The partisans in Slovakia, however, moved first. After 25 August guerrilla actions intensified and the insurgents were already in control of one town, Turciansky Sv. Martin. During the next two days Slovak garrisons defected to the partisans in other towns, but it took the murder of the head of the German military mission in Rumania, passing through Slovakia on his way to Berlin, to trigger
off the final explosion. Captain Velichko’s partisans halted the German military train at Turciansky Sv. Martin, which lay no great distance from the main partisan base at Sklabina. The German general along with his staff was taken from the train; they were lodged in a local military barracks and then shot the following day, 27 August. Enraged at these killings and incensed with the Slovak government for its failure to maintain order, Hitler ordered the 357th German Infantry Division along with some supporting units—a force of some 20,000 men—to move immediately into Slovakia to put down the disorder. On 29 August German reinforcements entered Slovakia from Moravia and the first fighting with the Slovaks broke out at Zilina, Cadca, Povazska Bystrica and Trencin. The partisan units pressed on with their own attacks, closed in on Banska Bystrica and seized the radio station.

The ‘military centre’ run by Slovak officers sent out its own call sign for a military revolt—‘Commence transfer’—to all army units earmarked for operations against the Germans. The ‘Free Slovak Radio Station’ broadcast an appeal to the nation at large, calling on the Slovaks to resist the German invasion.

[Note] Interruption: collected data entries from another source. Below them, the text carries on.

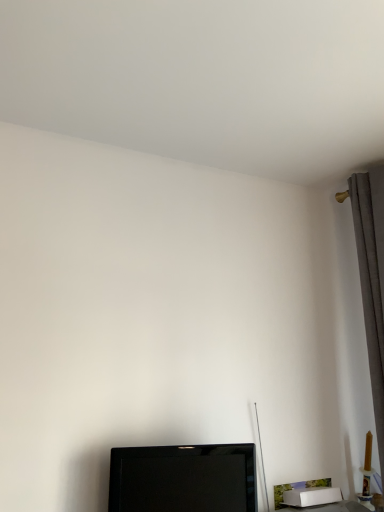 Question: Does black glossy tv at lower center come behind gray fabric curtain at right?

Choices:
 (A) yes
 (B) no

Answer: (B)

Question: Is gray fabric curtain at right at the back of black glossy tv at lower center?

Choices:
 (A) yes
 (B) no

Answer: (B)

Question: Is black glossy tv at lower center facing towards gray fabric curtain at right?

Choices:
 (A) yes
 (B) no

Answer: (B)

Question: Is there a large distance between black glossy tv at lower center and gray fabric curtain at right?

Choices:
 (A) yes
 (B) no

Answer: (B)

Question: From the image's perspective, would you say black glossy tv at lower center is shown under gray fabric curtain at right?

Choices:
 (A) no
 (B) yes

Answer: (B)

Question: Can you confirm if black glossy tv at lower center is positioned to the left of gray fabric curtain at right?

Choices:
 (A) no
 (B) yes

Answer: (B)

Question: Is gray fabric curtain at right wider than black glossy tv at lower center?

Choices:
 (A) no
 (B) yes

Answer: (B)

Question: Is gray fabric curtain at right positioned with its back to black glossy tv at lower center?

Choices:
 (A) yes
 (B) no

Answer: (B)

Question: Is gray fabric curtain at right aimed at black glossy tv at lower center?

Choices:
 (A) yes
 (B) no

Answer: (A)

Question: Considering the relative sizes of gray fabric curtain at right and black glossy tv at lower center in the image provided, is gray fabric curtain at right taller than black glossy tv at lower center?

Choices:
 (A) yes
 (B) no

Answer: (A)

Question: Is gray fabric curtain at right smaller than black glossy tv at lower center?

Choices:
 (A) no
 (B) yes

Answer: (A)

Question: Considering the relative sizes of gray fabric curtain at right and black glossy tv at lower center in the image provided, is gray fabric curtain at right thinner than black glossy tv at lower center?

Choices:
 (A) no
 (B) yes

Answer: (A)

Question: Choose the correct answer: Is black glossy tv at lower center inside gray fabric curtain at right or outside it?

Choices:
 (A) outside
 (B) inside

Answer: (A) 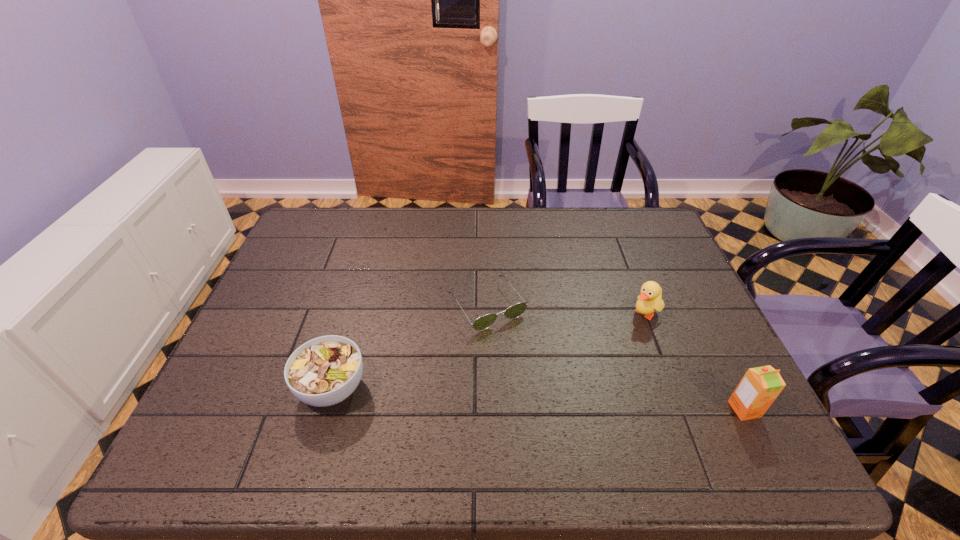 Locate an element on the screen. The width and height of the screenshot is (960, 540). object present at the near right corner is located at coordinates (760, 386).

At what (x,y) coordinates should I click in order to perform the action: click on vacant space at the far edge of the desktop. Please return your answer as a coordinate pair (x, y). Looking at the image, I should click on (411, 211).

What are the coordinates of `vacant region at the near edge` in the screenshot? It's located at (418, 404).

In the image, there is a desktop. Find the location of `vacant space at the left edge`. vacant space at the left edge is located at coordinates (263, 333).

Image resolution: width=960 pixels, height=540 pixels. What are the coordinates of `free space at the right edge of the desktop` in the screenshot? It's located at (669, 343).

Where is `free region at the far left corner`? This screenshot has height=540, width=960. free region at the far left corner is located at coordinates (327, 221).

Where is `vacant region at the far right corner of the desktop`? This screenshot has width=960, height=540. vacant region at the far right corner of the desktop is located at coordinates (621, 246).

At what (x,y) coordinates should I click in order to perform the action: click on free space between the shortest object and the duckling. Please return your answer as a coordinate pair (x, y). The image size is (960, 540). Looking at the image, I should click on (565, 309).

This screenshot has height=540, width=960. I want to click on vacant area that lies between the sunglasses and the duckling, so click(565, 309).

Find the location of a particular element. This screenshot has height=540, width=960. vacant point located between the third shortest object and the shortest object is located at coordinates (565, 309). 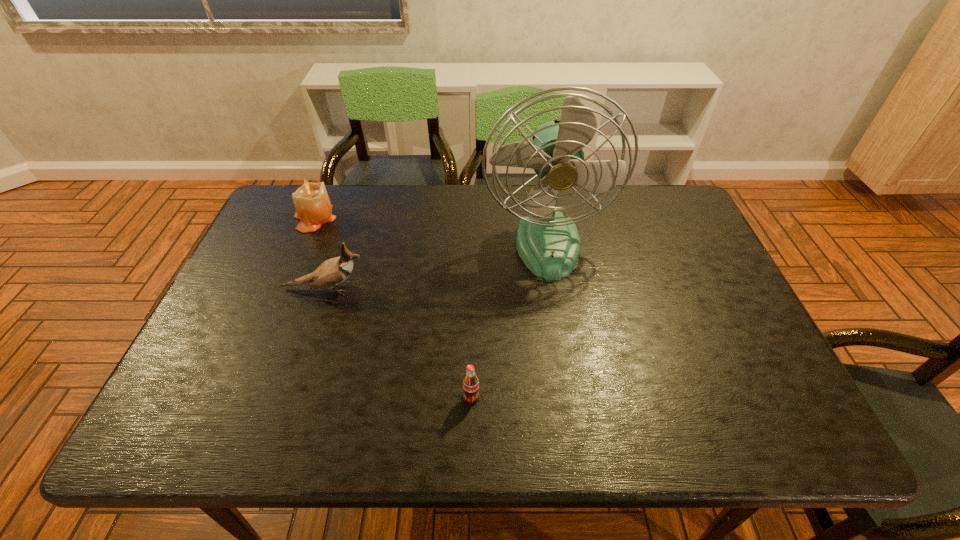 In order to click on vacant space that's between the candle and the bird in this screenshot , I will do `click(320, 253)`.

Select which object appears as the closest to the candle. Please provide its 2D coordinates. Your answer should be formatted as a tuple, i.e. [(x, y)], where the tuple contains the x and y coordinates of a point satisfying the conditions above.

[(333, 271)]

Locate an element on the screen. object that can be found as the second closest to the bird is located at coordinates [x=548, y=242].

The height and width of the screenshot is (540, 960). I want to click on free spot that satisfies the following two spatial constraints: 1. in front of the fan, directing airflow; 2. at the face of the bird, so click(x=554, y=288).

Image resolution: width=960 pixels, height=540 pixels. I want to click on free space that satisfies the following two spatial constraints: 1. on the front side of the shortest object; 2. on the left side of the candle, so click(x=240, y=397).

At what (x,y) coordinates should I click in order to perform the action: click on vacant area in the image that satisfies the following two spatial constraints: 1. in front of the tallest object, directing airflow; 2. at the face of the bird. Please return your answer as a coordinate pair (x, y). This screenshot has height=540, width=960. Looking at the image, I should click on (554, 288). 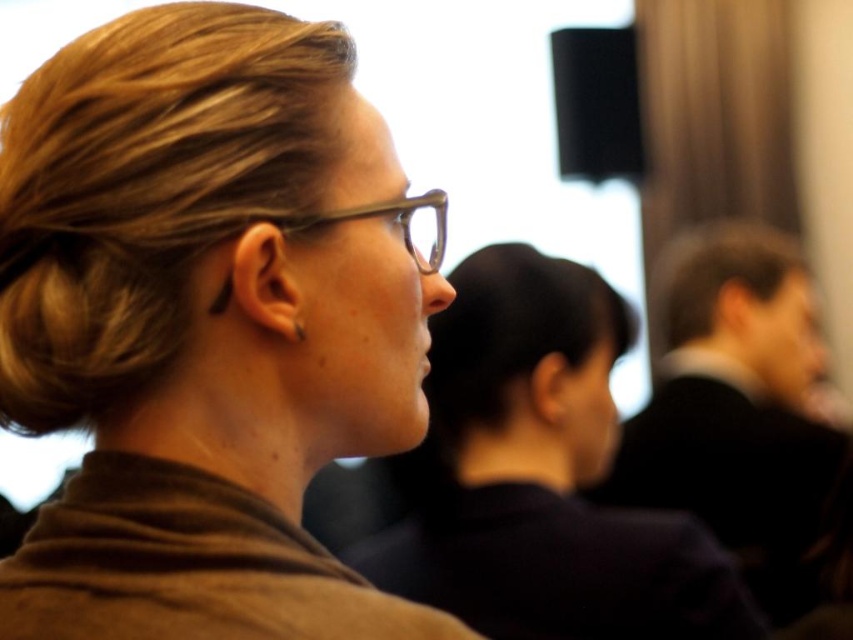 You are an interior designer analyzing the image. The brown matte scarf at upper left and clear plastic glasses at center are in the scene. Which object is positioned lower in the image?

The brown matte scarf at upper left is positioned below the clear plastic glasses at center, so the scarf is lower.

You are a photographer adjusting your camera settings to focus on the transparent plastic glasses at center. The camera can focus on objects within a 20 inch range. Will the glasses be in focus?

The transparent plastic glasses at center is 21.81 inches from viewer, which is beyond the camera focus range of 20 inches. The glasses will not be in focus.

You are a photographer adjusting the focus on your camera. You notice two pairs of glasses in the scene. The transparent plastic glasses at center and the clear plastic glasses at center. Which pair is closer to the camera lens?

The transparent plastic glasses at center is 0.60 centimeters from clear plastic glasses at center, so the transparent plastic glasses at center is closer to the camera lens than the clear plastic glasses at center. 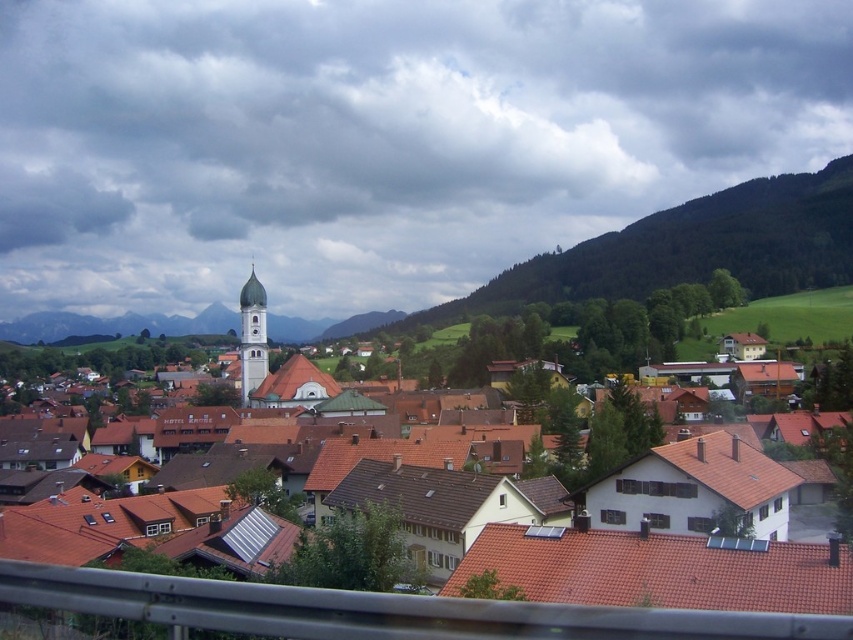 Describe the element at coordinates (384, 611) in the screenshot. This screenshot has width=853, height=640. I see `brown tiled roofs at center` at that location.

Who is lower down, brown tiled roofs at center or green forested mountain at upper center?

Positioned lower is brown tiled roofs at center.

The height and width of the screenshot is (640, 853). Find the location of `brown tiled roofs at center`. brown tiled roofs at center is located at coordinates (384, 611).

Between point (619, 289) and point (247, 307), which one is positioned in front?

Positioned in front is point (247, 307).

Does green forested mountain at upper center appear on the right side of light gray stone bell tower at center?

Yes, green forested mountain at upper center is to the right of light gray stone bell tower at center.

Identify the location of green forested mountain at upper center. This screenshot has width=853, height=640. (676, 252).

The height and width of the screenshot is (640, 853). I want to click on green forested mountain at upper center, so click(x=676, y=252).

Is the position of brown tiled roofs at center less distant than that of light gray stone bell tower at center?

Yes.

Who is more forward, (660, 611) or (247, 400)?

Positioned in front is point (660, 611).

Is point (766, 630) positioned before point (252, 269)?

Yes.

The width and height of the screenshot is (853, 640). Find the location of `brown tiled roofs at center`. brown tiled roofs at center is located at coordinates (384, 611). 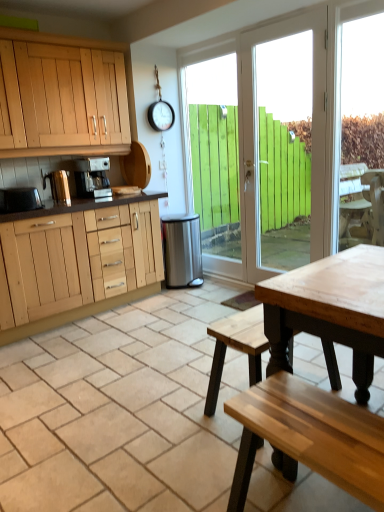 Question: Is white wood door at center located within satin silver coffee maker at center?

Choices:
 (A) yes
 (B) no

Answer: (B)

Question: Is satin silver coffee maker at center outside white wood door at center?

Choices:
 (A) yes
 (B) no

Answer: (A)

Question: From the image's perspective, is satin silver coffee maker at center beneath white wood door at center?

Choices:
 (A) yes
 (B) no

Answer: (B)

Question: Is satin silver coffee maker at center at the right side of white wood door at center?

Choices:
 (A) yes
 (B) no

Answer: (B)

Question: Is satin silver coffee maker at center smaller than white wood door at center?

Choices:
 (A) no
 (B) yes

Answer: (B)

Question: Is satin silver coffee maker at center oriented towards white wood door at center?

Choices:
 (A) no
 (B) yes

Answer: (A)

Question: Can you confirm if white wood door at center is positioned to the right of satin silver coffee maker at center?

Choices:
 (A) no
 (B) yes

Answer: (B)

Question: Can you confirm if white wood door at center is bigger than satin silver coffee maker at center?

Choices:
 (A) no
 (B) yes

Answer: (B)

Question: Does white wood door at center lie in front of satin silver coffee maker at center?

Choices:
 (A) no
 (B) yes

Answer: (B)

Question: From a real-world perspective, is white wood door at center on top of satin silver coffee maker at center?

Choices:
 (A) yes
 (B) no

Answer: (B)

Question: Can you confirm if white wood door at center is taller than satin silver coffee maker at center?

Choices:
 (A) yes
 (B) no

Answer: (A)

Question: Can you confirm if white wood door at center is shorter than satin silver coffee maker at center?

Choices:
 (A) yes
 (B) no

Answer: (B)

Question: Is brushed metal kettle at left, the 2th appliance viewed from the front, looking in the opposite direction of metallic silver toaster at left, acting as the 3th appliance starting from the back?

Choices:
 (A) no
 (B) yes

Answer: (A) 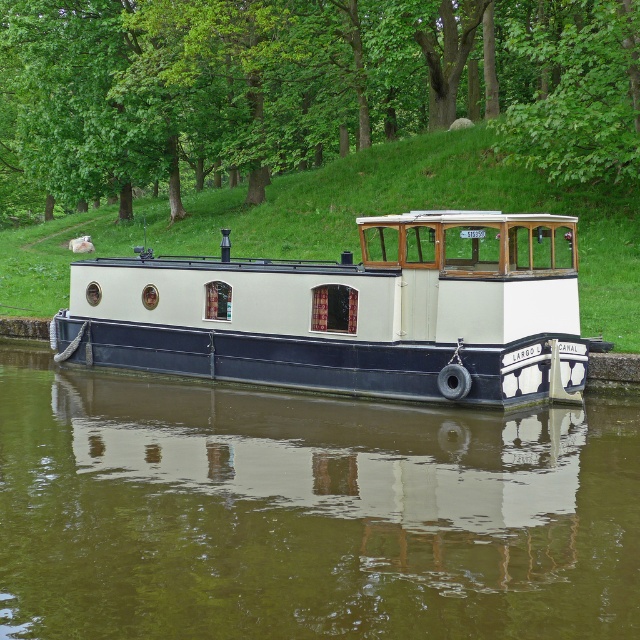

The Slovak National Council proceeded to proclaim a ‘Czechoslovak Republic’ and announced the establishment of six provisional ministries. For the defence of the new state the Council authorized the establishment of two ‘defence areas’, each with an independent headquarters, to operate under the general command of the ‘1st Czechoslovak Army’: ‘Defence Area 1’ was centred on Banska Bystrica and disposed of three infantry regiments with artillery to defend the Zvolen–Banska Bystrica–Brezno area; ‘Defence Area 2’ had its own headquarters at Liptovy Sv. Mikulas and covered the area from Spiska Nova Ves-Kezmarok westwards to the Vah valley down to Dolny Kubin and Ruzomberok.